The seasoned lawyers and litigators at The Rubinstein Law Firm are here to share their insights with you.

The problem with the one-leg stand test and OWI

Like many other states, Michigan police will more than likely use the one-leg stand test as a measurement of impairment.

The problem is it does not always identify drivers who may be intoxicated. Even so, this test has led to many OWI arrests here and across the country.

Factors that affect results

A number of factors can affect an individual’s ability to pass the one-leg stand test. For instance, age, height, weight and other physical factors may affect it. Many people also have balance problems or could experience them due to a medical condition.

Something as simple as an ear infection could compromise a person’s ability to balance on leg for a few seconds, let alone the approximately 30 seconds that most tests last.
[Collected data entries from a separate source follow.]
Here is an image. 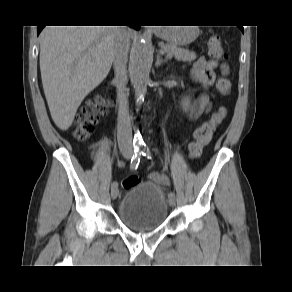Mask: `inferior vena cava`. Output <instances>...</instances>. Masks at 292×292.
<instances>
[{"label":"inferior vena cava","mask_w":292,"mask_h":292,"mask_svg":"<svg viewBox=\"0 0 292 292\" xmlns=\"http://www.w3.org/2000/svg\"><path fill=\"white\" fill-rule=\"evenodd\" d=\"M125 26H119L116 36L113 67L115 72L114 82L117 87L118 100V126L117 139L121 151H133V136L131 119L128 110V97L125 86L128 80L127 61L130 47V37Z\"/></svg>","instance_id":"inferior-vena-cava-1"}]
</instances>
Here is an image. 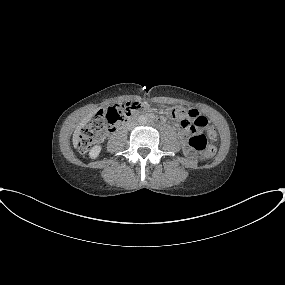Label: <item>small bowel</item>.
<instances>
[{
    "mask_svg": "<svg viewBox=\"0 0 285 285\" xmlns=\"http://www.w3.org/2000/svg\"><path fill=\"white\" fill-rule=\"evenodd\" d=\"M198 116H200V113H199V111H197L196 109H191V110H189L188 111V113L187 114H183L182 116H181V122L182 121H185L186 119H195V118H197ZM184 153H185V155H187V156H191L192 154L191 153H187V152H185L184 151Z\"/></svg>",
    "mask_w": 285,
    "mask_h": 285,
    "instance_id": "c3829d8e",
    "label": "small bowel"
}]
</instances>
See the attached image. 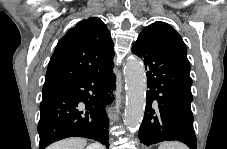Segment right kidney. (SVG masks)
Wrapping results in <instances>:
<instances>
[{
  "label": "right kidney",
  "mask_w": 227,
  "mask_h": 149,
  "mask_svg": "<svg viewBox=\"0 0 227 149\" xmlns=\"http://www.w3.org/2000/svg\"><path fill=\"white\" fill-rule=\"evenodd\" d=\"M86 149H99V145L98 144H90V145H88V147Z\"/></svg>",
  "instance_id": "right-kidney-1"
}]
</instances>
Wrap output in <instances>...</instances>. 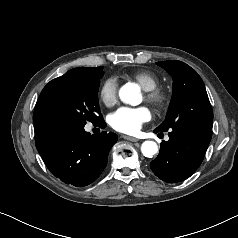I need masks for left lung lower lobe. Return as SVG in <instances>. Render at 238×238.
<instances>
[{
	"label": "left lung lower lobe",
	"instance_id": "0a47b994",
	"mask_svg": "<svg viewBox=\"0 0 238 238\" xmlns=\"http://www.w3.org/2000/svg\"><path fill=\"white\" fill-rule=\"evenodd\" d=\"M169 131V140L162 141L159 155L150 163V168L161 180L176 183L198 169L212 135L187 129ZM154 132L161 131L155 129Z\"/></svg>",
	"mask_w": 238,
	"mask_h": 238
}]
</instances>
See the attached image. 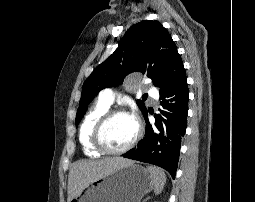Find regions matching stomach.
I'll list each match as a JSON object with an SVG mask.
<instances>
[{"instance_id":"1","label":"stomach","mask_w":255,"mask_h":202,"mask_svg":"<svg viewBox=\"0 0 255 202\" xmlns=\"http://www.w3.org/2000/svg\"><path fill=\"white\" fill-rule=\"evenodd\" d=\"M153 188L149 171L132 163L93 181L71 202H140Z\"/></svg>"}]
</instances>
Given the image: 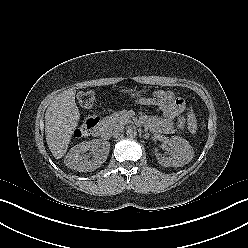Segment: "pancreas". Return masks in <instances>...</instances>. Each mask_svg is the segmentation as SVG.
<instances>
[{
    "label": "pancreas",
    "instance_id": "obj_1",
    "mask_svg": "<svg viewBox=\"0 0 248 248\" xmlns=\"http://www.w3.org/2000/svg\"><path fill=\"white\" fill-rule=\"evenodd\" d=\"M104 122L107 127L114 128L128 124L131 120L126 111H119L108 117Z\"/></svg>",
    "mask_w": 248,
    "mask_h": 248
}]
</instances>
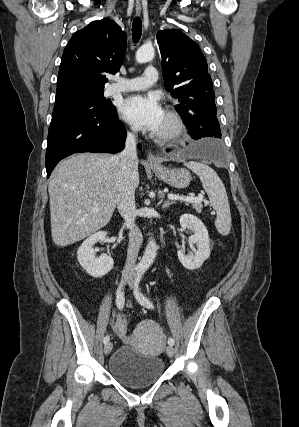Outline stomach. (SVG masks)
Returning a JSON list of instances; mask_svg holds the SVG:
<instances>
[{"label":"stomach","mask_w":299,"mask_h":427,"mask_svg":"<svg viewBox=\"0 0 299 427\" xmlns=\"http://www.w3.org/2000/svg\"><path fill=\"white\" fill-rule=\"evenodd\" d=\"M151 169L159 179L177 189L186 188L192 179L190 172L185 169H169L163 166H151Z\"/></svg>","instance_id":"0dacf381"}]
</instances>
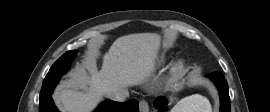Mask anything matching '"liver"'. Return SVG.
<instances>
[{"mask_svg":"<svg viewBox=\"0 0 270 112\" xmlns=\"http://www.w3.org/2000/svg\"><path fill=\"white\" fill-rule=\"evenodd\" d=\"M160 36L136 33L117 38L98 70L92 51L71 79L58 86L54 98L63 112H91L109 95L146 82L155 70Z\"/></svg>","mask_w":270,"mask_h":112,"instance_id":"obj_1","label":"liver"}]
</instances>
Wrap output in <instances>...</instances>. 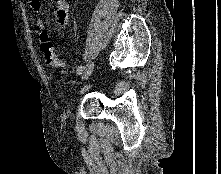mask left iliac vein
Listing matches in <instances>:
<instances>
[{"label":"left iliac vein","instance_id":"1","mask_svg":"<svg viewBox=\"0 0 221 174\" xmlns=\"http://www.w3.org/2000/svg\"><path fill=\"white\" fill-rule=\"evenodd\" d=\"M93 68H94V63H93V62H89V63L85 66L83 72L81 73V74H82V77H81L82 80L87 79V78L91 75V73H92V71H93Z\"/></svg>","mask_w":221,"mask_h":174}]
</instances>
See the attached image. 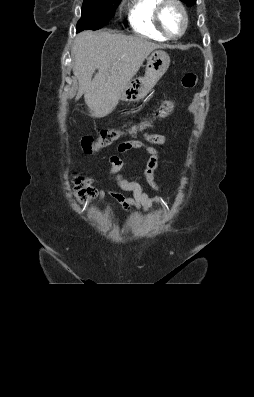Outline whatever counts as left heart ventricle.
Masks as SVG:
<instances>
[{"instance_id":"1","label":"left heart ventricle","mask_w":254,"mask_h":397,"mask_svg":"<svg viewBox=\"0 0 254 397\" xmlns=\"http://www.w3.org/2000/svg\"><path fill=\"white\" fill-rule=\"evenodd\" d=\"M162 24L169 34L177 35L183 25L180 10L173 5L166 6L162 13Z\"/></svg>"}]
</instances>
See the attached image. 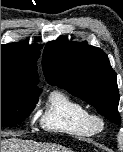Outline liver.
<instances>
[{"instance_id":"obj_1","label":"liver","mask_w":123,"mask_h":152,"mask_svg":"<svg viewBox=\"0 0 123 152\" xmlns=\"http://www.w3.org/2000/svg\"><path fill=\"white\" fill-rule=\"evenodd\" d=\"M1 152H72L71 150L48 143L8 138L1 140Z\"/></svg>"}]
</instances>
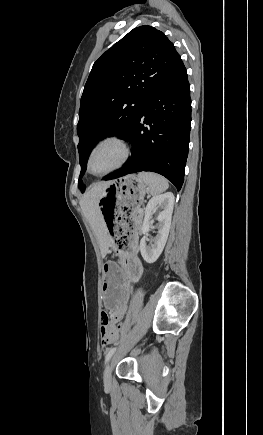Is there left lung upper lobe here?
<instances>
[{
	"mask_svg": "<svg viewBox=\"0 0 263 435\" xmlns=\"http://www.w3.org/2000/svg\"><path fill=\"white\" fill-rule=\"evenodd\" d=\"M180 61L164 33L144 25L131 30L94 63L81 97L77 125L80 177L99 140L108 135L128 138L148 98ZM78 187L85 191L80 179Z\"/></svg>",
	"mask_w": 263,
	"mask_h": 435,
	"instance_id": "obj_1",
	"label": "left lung upper lobe"
}]
</instances>
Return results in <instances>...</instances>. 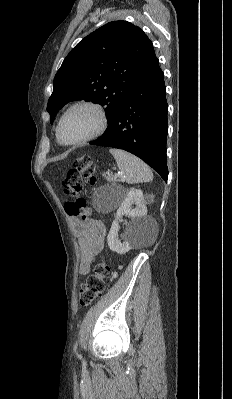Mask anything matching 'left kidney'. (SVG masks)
<instances>
[{"label":"left kidney","instance_id":"1","mask_svg":"<svg viewBox=\"0 0 232 399\" xmlns=\"http://www.w3.org/2000/svg\"><path fill=\"white\" fill-rule=\"evenodd\" d=\"M132 203H136V207L132 209ZM124 213L130 215L131 221H129L124 235H122L124 241L118 239L119 223L118 217H122ZM152 229L151 219L147 217V207L144 203V196L142 190H134L131 188L125 196V200L122 201L120 207L116 211V219L112 221L110 231L107 235V241L112 251L117 253H126L129 249H132L135 243H142L144 237L148 235Z\"/></svg>","mask_w":232,"mask_h":399}]
</instances>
If a driver suffers from a back, leg or foot injury, it could cause a driver to fail the test. These examples only represent the personal factors that could affect the test. The environment in which the test occurs, along with the subjective opinion of the officer could also mean a person will end up arrested for drunk driving.

Is the test required?

The good news is people are not legally required to participate in this or other field sobriety tests. However, calmly and politely refusing to cooperate with the officer does not mean that the officer will not arrest the driver on suspicion of OWI.

In that instance, it would be wise to consult with a criminal defense attorney as soon as possible in order to explore all of the options that may lead to the best outcome possible if charges are filed.